___ Entries supplied

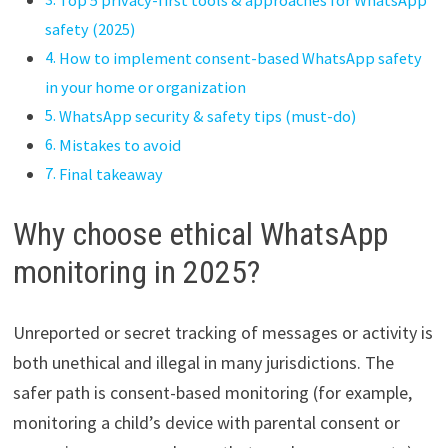
safety (2025)
How to implement consent-based WhatsApp safety
in your home or organization
WhatsApp security & safety tips (must-do)
Mistakes to avoid
Final takeaway
Why choose ethical WhatsApp
monitoring in 2025?
Unreported or secret tracking of messages or activity is
both unethical and illegal in many jurisdictions. The
safer path is consent-based monitoring (for example,
monitoring a child’s device with parental consent or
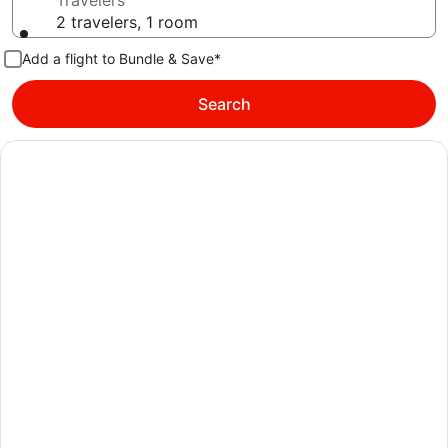
Travelers
2 travelers, 1 room
Add a flight to Bundle & Save*
Search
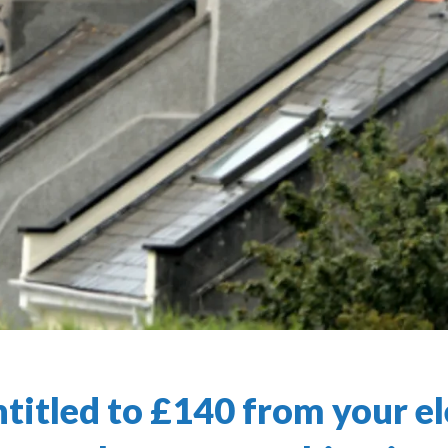
titled to £140 from your el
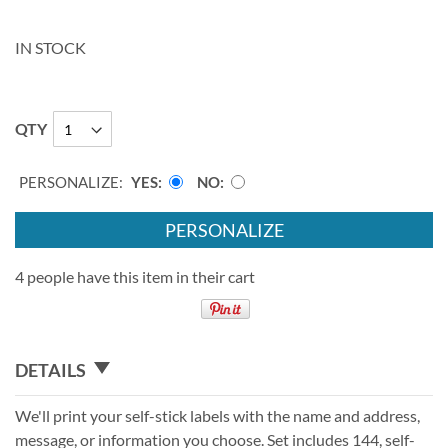
IN STOCK
QTY
PERSONALIZE:
YES
NO
PERSONALIZE
4 people have this item in their cart
DETAILS
We'll print your self-stick labels with the name and address,
message, or information you choose. Set includes 144, self-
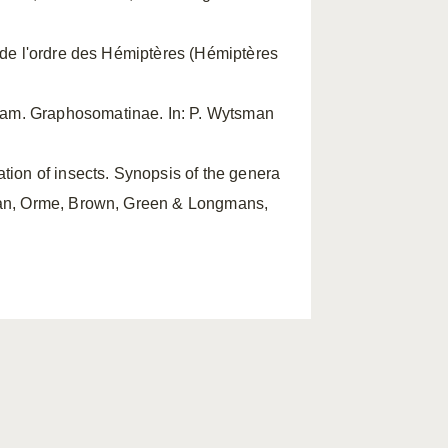
e de l'ordre des Hémiptères (Hémiptères
fam. Graphosomatinae. In: P. Wytsman
cation of insects. Synopsis of the genera
gman, Orme, Brown, Green & Longmans,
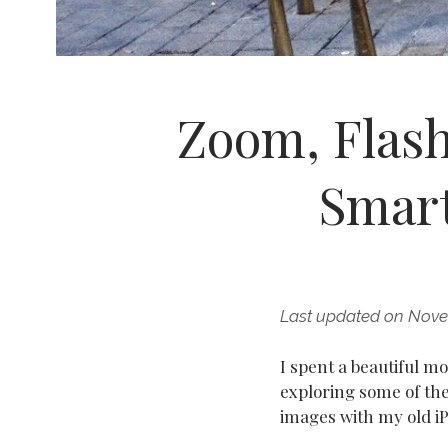
Zoom, Flash
Smar
Last updated on Nove
I spent a beautiful 
exploring some of th
images with my old i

______

■ Exercise: Wherever the string "self" turns up in the material, copy the whole line.

■ Reply to the task:
We'll print your self-stick labels with the name and address,
message, or information you choose. Set includes 144, self-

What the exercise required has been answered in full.